Kündigung
Gekündigt - was nun? Was tun, wenn man die Kündigung erhält?

Jede:r reagiert anders, wenn er oder sie die Kündigung erhält. Und nicht immer trifft einen die Kündigung völlig unerwartet. Ein Einschnitt ist sie jedoch immer. In der Situation selbst hilft nur eines: Bewahre einen kühlen Kopf und versuche, Deine Emotionen im Zaum zu halten. Reagiere nicht sofort: Besser ist es, sich zurückzuziehen und sich mit engen Vertrauten außerhalb des Arbeitsplatzes erst einmal auszutauschen. Bleibe rational und lass Dich nicht zu spontanen Äußerungen oder Handlungen hinreißen. Sortiere Dich, lass Dich beraten zur Rechtswirksamkeit Deiner Kündigung und reflektiere Deine persönliche Situation so gelassen wie möglich.
BEHALTE DABEI WICHTIGE FRISTEN IM AUGE:
• Melde Dich umgehend (innerhalb von drei Tagen nach der Kündigung) beim Arbeitsamt arbeitssuchend. Sonst läufst Du Gefahr, erst nach einer Sperrfrist von mehreren Wochen Arbeitslosengeld zu erhalten.
• Innerhalb von drei Wochen nach Erhalt der Kündigung muss eine mögliche Klage beim Arbeitsgericht eingereicht sein, denn nach dieser Dreiwochenfrist kannst Du nicht mehr nach den Regeln des Kündigungsschutzgesetzes vorgehen.
Wenn Du rechtlich gegen die Kündigung vorgehen möchtest, lauten die Tipps wie folgt:
• Solltest Du aufgrund einer fehlenden Arbeits-Rechtsschutzversicherung keinen Anwalt bzw. keine Anwältin einschalten wollen, so kann die Rechtsantragsstelle beim Arbeitsgericht eine wichtige Anlaufstelle sein. Dort erhältst Du Unterstützung bei der Klageerhebung nach dem Kündigungsschutzgesetz (KSchG). Grundsätzlich gilt: In der ersten Instanz beim Arbeitsgericht trägt jede Partei ihre Anwaltskosten selbst. Unabhängig davon, wer am Ende gewinnt.

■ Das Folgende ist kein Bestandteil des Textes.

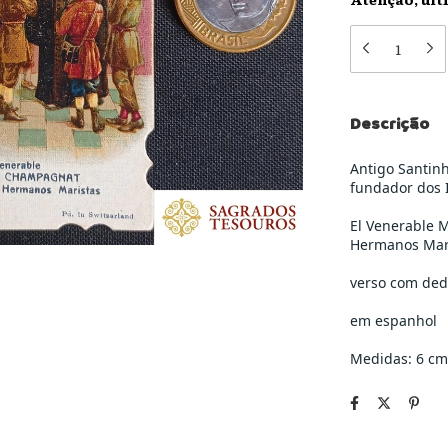
Descrição
Antigo Santin
fundador dos 
El Venerable 
Hermanos Mar
verso com ded
em espanhol
Medidas: 6 cm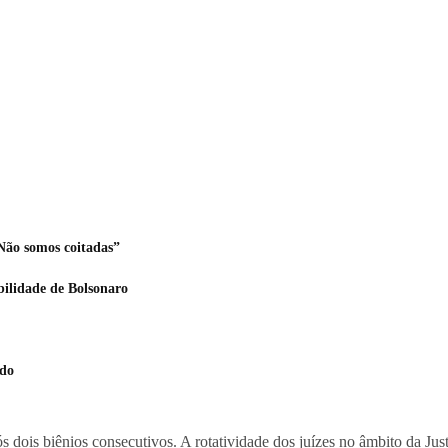
Não somos coitadas”
bilidade de Bolsonaro
ado
 dois biênios consecutivos. A rotatividade dos juízes no âmbito da Justi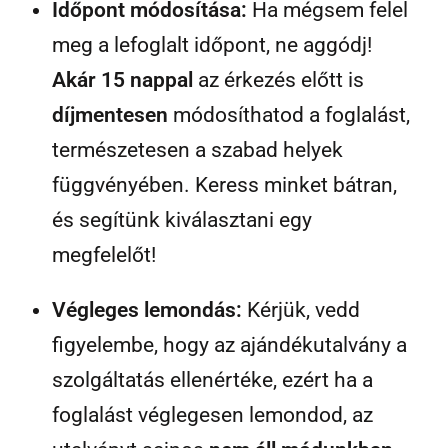
Időpont módosítása:
Ha mégsem felel
meg a lefoglalt időpont, ne aggódj!
Akár 15 nappal
az érkezés előtt is
díjmentesen
módosíthatod a foglalást,
természetesen a szabad helyek
függvényében. Keress minket bátran,
és segítünk kiválasztani egy
megfelelőt!
Végleges lemondás:
Kérjük, vedd
figyelembe, hogy az ajándékutalvány a
szolgáltatás ellenértéke, ezért ha a
foglalást véglegesen lemondod, az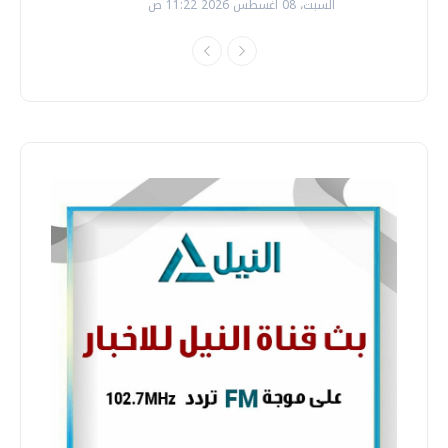
السبت، 08 اغسطس 2026 11:22 ص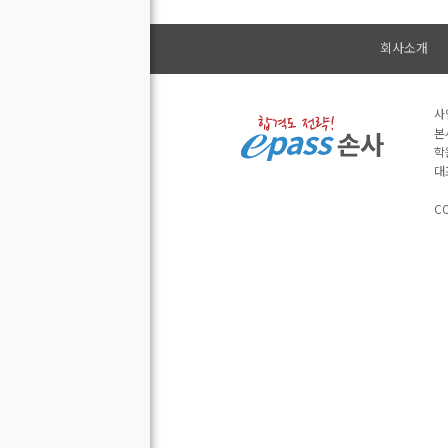
회사소개
사
본
학
대
CO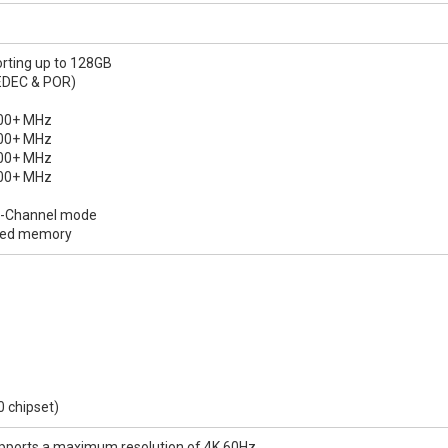
rting up to 128GB
EDEC & POR)
400+ MHz
400+ MHz
000+ MHz
000+ MHz
al-Channel mode
ered memory
0 chipset)
upports a maximum resolution of 4K 60Hz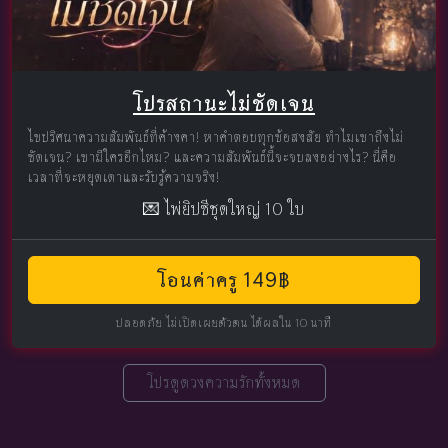
โปรสถานะไม่ชัดเจน
ไขปริศนาความสัมพันธ์ที่ค้างคา! หาคำตอบทุกข้อสงสัย ทำไมเขาถึงไม่
ชัดเจน? เขามีใครอีกไหม? และความสัมพันธ์นี้จะจบลงอย่างไร? นี่คือ
เวลาที่จะหยุดเดาและรับรู้ความจริง!
💌 ไพ่ยิปซีชุดใหญ่ 10 ใบ
โอนค่าครู 149฿
ปลอดภัย ไม่เปิดเผยตัวตน ได้ผลใน 10 นาที
โปรดูดวงความรักทั้งหมด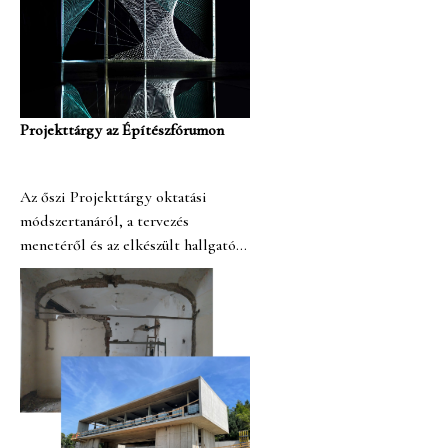
Projekttárgy az Építészfórumon
Az őszi Projekttárgy oktatási
módszertanáról, a tervezés
menetéről és az elkészült hallgatói
munkákról szóló cikk jelent meg az
Építészfórumon.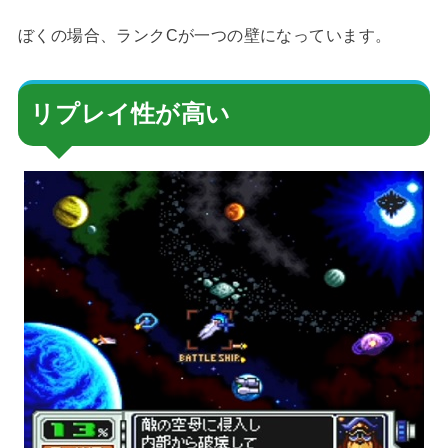
ぼくの場合、ランクCが一つの壁になっています。
リプレイ性が高い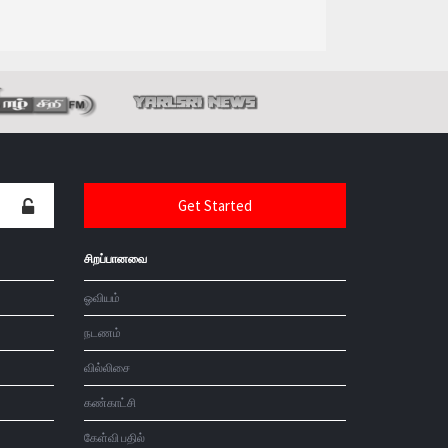
சிறப்பானவை
ஓவியம்
நடணம்
வில்லிசை
கண்காட்சி
கேள்வி பதில்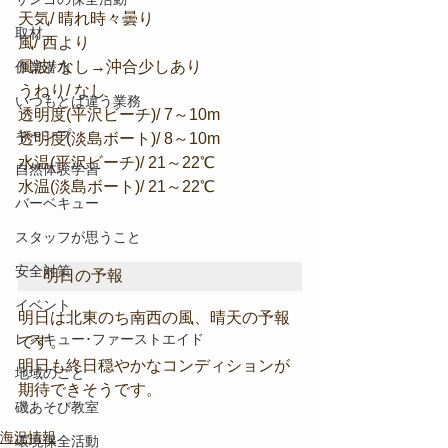
天気/ 晴れ時々曇り
取材
風/ 西より
風波/ なし→沖合少しあり
作業潜水
うねり/ なし
いつもとは違う業務
透明度(平沢ビーチ)/ 7～10m
キャンプ
透明度(淡島ボート)/ 8～10m
水温(平沢ビーチ)/ 21～22℃
自然体験学習
水温(淡島ボート)/ 21～22℃
バーベキュー
スタッフが思うこと
安全対策
明日の予報
イベント
明日は北東のち南西の風、晴天の予報
レスキュー･ファーストエイド
です。
明日も終日穏やかなコンディションが
地域のこと
期待できそうです。
磯あそび教室
海況情報
環境保全活動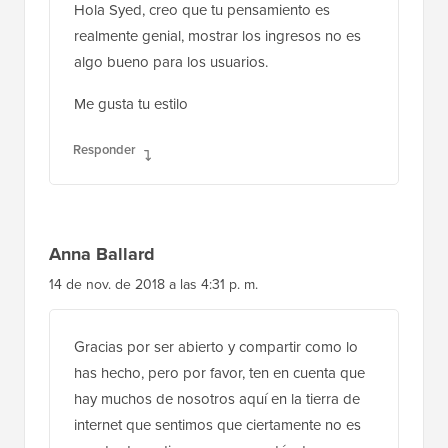
Hola Syed, creo que tu pensamiento es
realmente genial, mostrar los ingresos no es
algo bueno para los usuarios.
Me gusta tu estilo
Responder
Anna Ballard
14 de nov. de 2018 a las 4:31 p. m.
Gracias por ser abierto y compartir como lo
has hecho, pero por favor, ten en cuenta que
hay muchos de nosotros aquí en la tierra de
internet que sentimos que ciertamente no es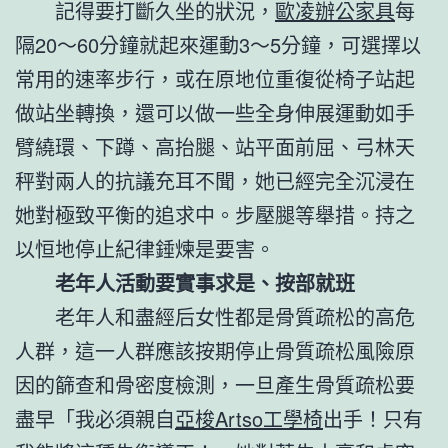
記得要打斷久坐的狀況，
歐凌辦公家具
每
隔20～60分鐘就起來運動3～5分鐘，可選擇以
常用的速率步行，或在原地位重復從椅子站起
做站坐轉換，還可以做一些全身伸展運動如手
臂繞環、下蹲、高抬腿、站平面前屈、弓林天
秤對兩人的抗議充耳不聞，她已經完全沉浸在
她對極致平衡的追求中。步壓腿等舉措。持之
以恒地停止紀律錘煉是要害。
老年人活動要
實事求是、按部就班
老年人和盡經后女性都是骨質疏松的高危
人群，這一人群應該按期停止骨質疏松風險原
因的篩查和骨密度檢測，一旦產生骨質疏松要
盡早「我必須親自
亞梭Artso工學椅
出手！只有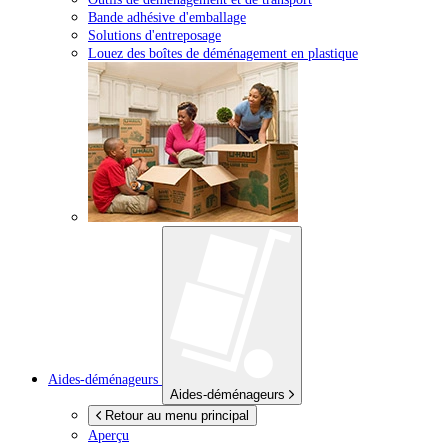
Bande adhésive d'emballage
Solutions d'entreposage
Louez des boîtes de déménagement en plastique
Aides-déménageurs
Aides-déménageurs
Retour au menu principal
Aperçu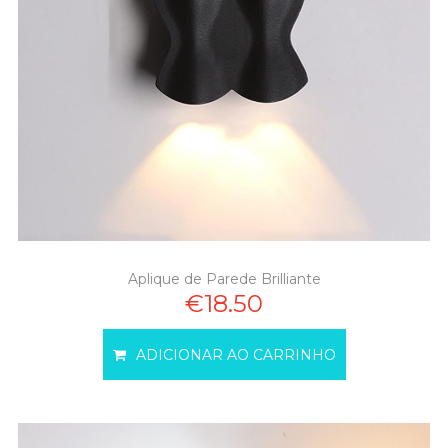
Aplique de Parede Brilliante
€18.50
ADICIONAR AO CARRINHO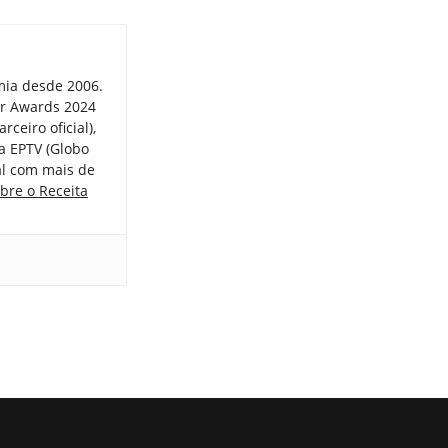
mia desde 2006.
er Awards 2024
ceiro oficial),
a EPTV (Globo
tal com mais de
bre o Receita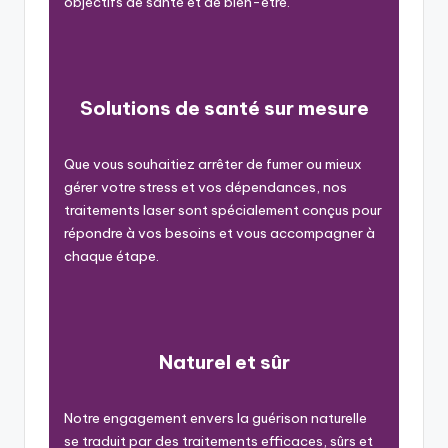
objectifs de santé et de bien-être.
Solutions de santé sur mesure
Que vous souhaitiez arrêter de fumer ou mieux
gérer votre stress et vos dépendances, nos
traitements laser sont spécialement conçus pour
répondre à vos besoins et vous accompagner à
chaque étape.
Naturel et sûr
Notre engagement envers la guérison naturelle
se traduit par des traitements efficaces, sûrs et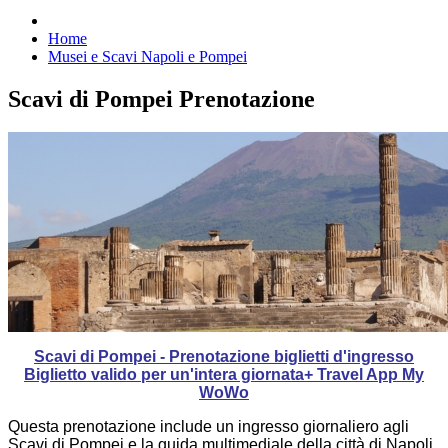
Home
Musei e Scavi Napoli e Pompei
Scavi di Pompei Prenotazione
Scavi di Pompei - Prenotazione biglietti d'ingresso
Biglietto valido per un'intera giornata+ Travel App My
WoWo
Questa prenotazione include un ingresso giornaliero agli
Scavi di Pompei e la guida multimediale della città di Napoli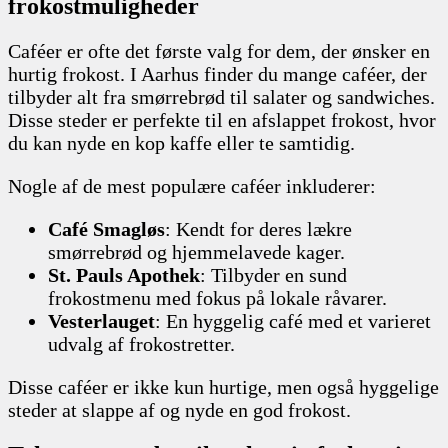
frokostmuligheder
Caféer er ofte det første valg for dem, der ønsker en
hurtig frokost. I Aarhus finder du mange caféer, der
tilbyder alt fra smørrebrød til salater og sandwiches.
Disse steder er perfekte til en afslappet frokost, hvor
du kan nyde en kop kaffe eller te samtidig.
Nogle af de mest populære caféer inkluderer:
Café Smagløs
: Kendt for deres lækre
smørrebrød og hjemmelavede kager.
St. Pauls Apothek
: Tilbyder en sund
frokostmenu med fokus på lokale råvarer.
Vesterlauget
: En hyggelig café med et varieret
udvalg af frokostretter.
Disse caféer er ikke kun hurtige, men også hyggelige
steder at slappe af og nyde en god frokost.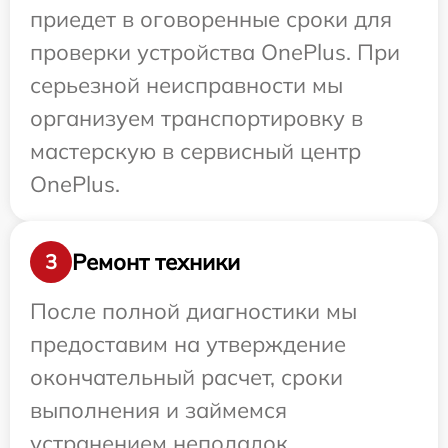
приедет в оговоренные сроки для
проверки устройства OnePlus. При
серьезной неисправности мы
организуем транспортировку в
мастерскую в сервисный центр
OnePlus.
Ремонт техники
3
После полной диагностики мы
предоставим на утверждение
окончательный расчет, сроки
выполнения и займемся
устранением неполадок.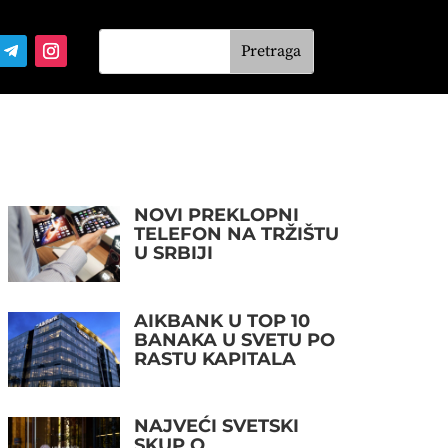
NOVI PREKLOPNI
TELEFON NA TRŽIŠTU
U SRBIJI
AIKBANK U TOP 10
BANAKA U SVETU PO
RASTU KAPITALA
NAJVEĆI SVETSKI
SKUP O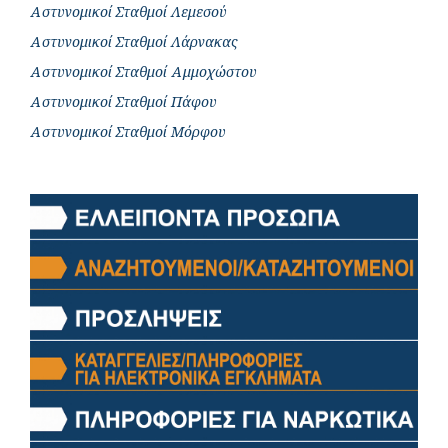
Αστυνομικοί Σταθμοί Λεμεσού
Αστυνομικοί Σταθμοί Λάρνακας
Αστυνομικοί Σταθμοί Αμμοχώστου
Αστυνομικοί Σταθμοί Πάφου
Αστυνομικοί Σταθμοί Μόρφου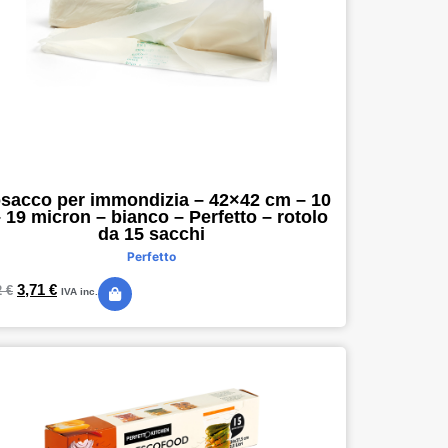
sacco per immondizia – 42×42 cm – 10
– 19 micron – bianco – Perfetto – rotolo
da 15 sacchi
Perfetto
3,71
€
2
€
IVA inc.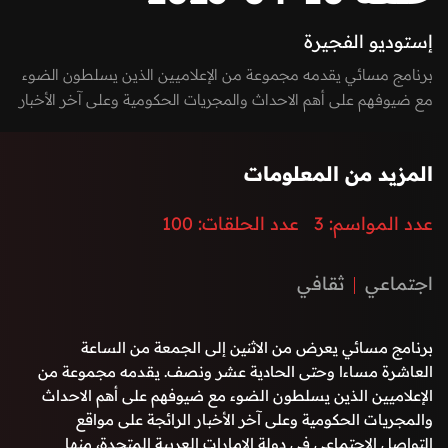
إستوديو الفجيرة
برنامج مسائي يقدمه مجموعة من الإعلاميين الذين يسلطون الضوء
مع ضيوفهم على أهم الاحداث والمجريات الحكومية وعلى آخر الأخبار
الرائجة على مواقع التواصل الاجتماعي في دولة الإمارات العربية
المتحدة، منها السيادية، التكنولوجية، الاقتصادية، الفنية وغيرها. كما
المزيد من المعلومات
يعكس صوت الشارع في امارة الفجيرة من خلال إشراك المواطنين
والمقيمين بفقرات البرنامج من خلال الـ Vox-pop و يستضيف
عدد المواسم:
3
عدد الحلقات:
100
البرنامج نخبة من الشخصيات المميزة في المجال الرياضي والفني
والحكومي بطابع حواري مميز وشيق.
اجتماعي
ثقافي
برنامج مسائي يعرض من الاثنين إلى الجمعة من الساعة
العاشرة مساءا وحتى الحادية عشر ونصف. يقدمه مجموعة من
الإعلاميين الذين يسلطون الضوء مع ضيوفهم على أهم الاحداث
والمجريات الحكومية وعلى آخر الأخبار الرائجة على مواقع
التواصل الاجتماعي في دولة الإمارات العربية المتحدة، منها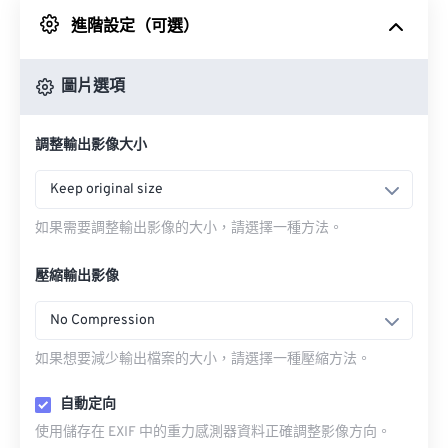
進階設定（可選）
來自 Google 雲端硬碟
圖片選項
來自 OneDrive
調整輸出影像大小
來自網址
Keep original size
如果需要調整輸出影像的大小，請選擇一種方法。
壓縮輸出影像
No Compression
如果想要減少輸出檔案的大小，請選擇一種壓縮方法。
自動定向
使用儲存在 EXIF 中的重力感測器資料正確調整影像方向。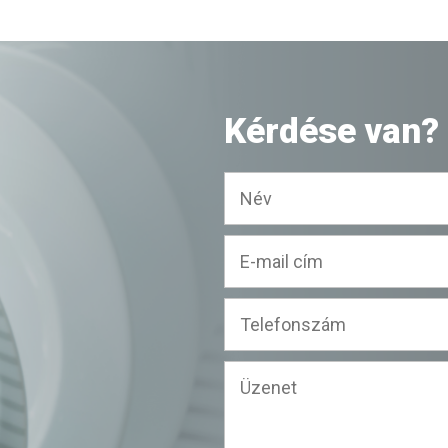
Kérdése van?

• Ein Anwalt bzw. eine Anwältin wird zunächst die Rechtmäßigkeit der Kündigung überprüfen. Dafür solltest Du auf alle Fälle Deinen Arbeitsvertrag und die Kündigung zum Erstgespräch mitbringen oder diese Deinem Anwalt bzw. Deiner Anwältin bereits im Vorfeld zur Verfügung stellen.
FOLGENDE SACHVERHALTE SIND DABEI WICHTIG:
a) War die Kündigung schriftlich? Wenn nein, ist sie schon deshalb unwirksam.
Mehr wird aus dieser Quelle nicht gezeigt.